Is barrel removal required for rust bluing?

Quiet

CGN frequent flyer
Rating - 100%
125   0   0
Is it necessary to remove threaded-in barrels from an action/frame when rust bluing?
I've read about how Mausers at the factory originally were assembled in-the-white and the barrels staked before had the barrels removed again for rust blueing. I'm assuming this had something to do with the possibility of water/acid getting into the receiver threads and causing corrosion, or maybe grease leaking out into the boiling water and ruining the finish?

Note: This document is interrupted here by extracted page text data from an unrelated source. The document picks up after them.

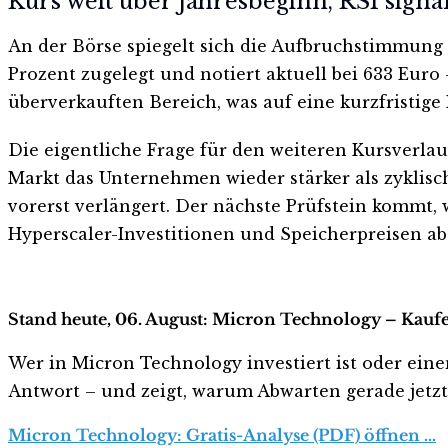
Kurs weit über Jahresbeginn, RSI signa
An der Börse spiegelt sich die Aufbruchstimmung 
Prozent zugelegt und notiert aktuell bei 633 Euro
überverkauften Bereich, was auf eine kurzfristig
Die eigentliche Frage für den weiteren Kursverlauf
Markt das Unternehmen wieder stärker als zyklis
vorerst verlängert. Der nächste Prüfstein kommt
Hyperscaler-Investitionen und Speicherpreisen a
Stand heute, 06. August: Micron Technology – Kaufe
Wer in Micron Technology investiert ist oder einen
Antwort – und zeigt, warum Abwarten gerade jetzt r
Micron Technology: Gratis-Analyse (PDF) öffnen …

I'd like to re-blue an old '96 Swede, and I have a barrel vice, but I worry about the possibility of cracking the receiver ring if I remove and re-torque the barrel.
 
Is it necessary to remove threaded-in barrels from an action/frame when rust bluing?
I've read about how Mausers at the factory originally were assembled in-the-white and the barrels staked before had the barrels removed again for rust blueing. I'm assuming this had something to do with the possibility of water/acid getting into the receiver threads and causing corrosion, or maybe grease leaking out into the boiling water and ruining the finish?

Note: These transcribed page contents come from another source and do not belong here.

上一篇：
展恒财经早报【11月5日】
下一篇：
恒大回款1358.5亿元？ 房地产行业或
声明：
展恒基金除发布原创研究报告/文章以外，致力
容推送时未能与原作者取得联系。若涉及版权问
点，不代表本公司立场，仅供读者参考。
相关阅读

I'd like to re-blue an old '96 Swede, and I have a barrel vice, but I worry about the possibility of cracking the receiver ring if I remove and re-torque the barrel.

I hot blued for years and found that rust blueing was easer than hot for a smaller amounts and that I was doing on blueing blue blue side by side shot guns. Rust is better for wear and resistance and works better for single blueing jobs. Be aware that some Swedes are extremely tight and it possible to twist the action.

Try boiling the barreled action in water with a small amount of detergent and then rust blueing. As with any blueing, clean metal is very important .
 
Well, my homemade barrel vice worked fine for a '98, but I can't get enough grip to budge the '96. As you say I don't want to damage it so I will have to try bluing with a barreled receiver. I've only done smaller parts so far and the results look closer to the original finish than modern hot blueing, so we'll see how this goes.
 
Removing the barrel prior to rust bluing is desirable but not essential. There is always the possibility of oil seeping out from under the receiver ring during the boil but I’ve found it rarely happens.

As mentioned above, boiling the part prior to applying the bluing chemical is a good way of minimizing the risk.

Just be sure the part is throughly degreased. This includes the bore, lug mortises and all the nooks and crannies found in the barreled action. I wash the parts with detergent then with Super Clean engine degreaser. Wear rubber gloves when degreasing and when handling the part until the job is done.

One the parts are degreased, dry and cool, apply the chemical. If there’s a delay in application, rust may form on the part.

Dero338
Brownells will ship to Canada Laurel Mountain Brown and Degreaser. For rust bluing this is an excellent product.
 
I've blued a few guns over the years and have never removed the barrel from the receiver, and they all came out pretty nice.
 
Thanks for the tips. I finished bluing the barrel and receiver and am happy with the results.

Some things I learned from this experience:

- the wooden dowels in the muzzle and chamber need to be pounded in tight, or they will leak.
- let the damp box go back down to room temperature before using, or condensation drops may form on the parts causing irregular finish.
- pay particular attention to small hard parts when polishing and use fresh sharp abrasive paper to make sure they are not too smooth, or they won't accept finish.
- use cold blue to pre-test areas around soldered joints, or places where soldered parts (like military sight bases) were removed. Stray solder can be hard to see on shiny metal but it really shows up after the gun is blued.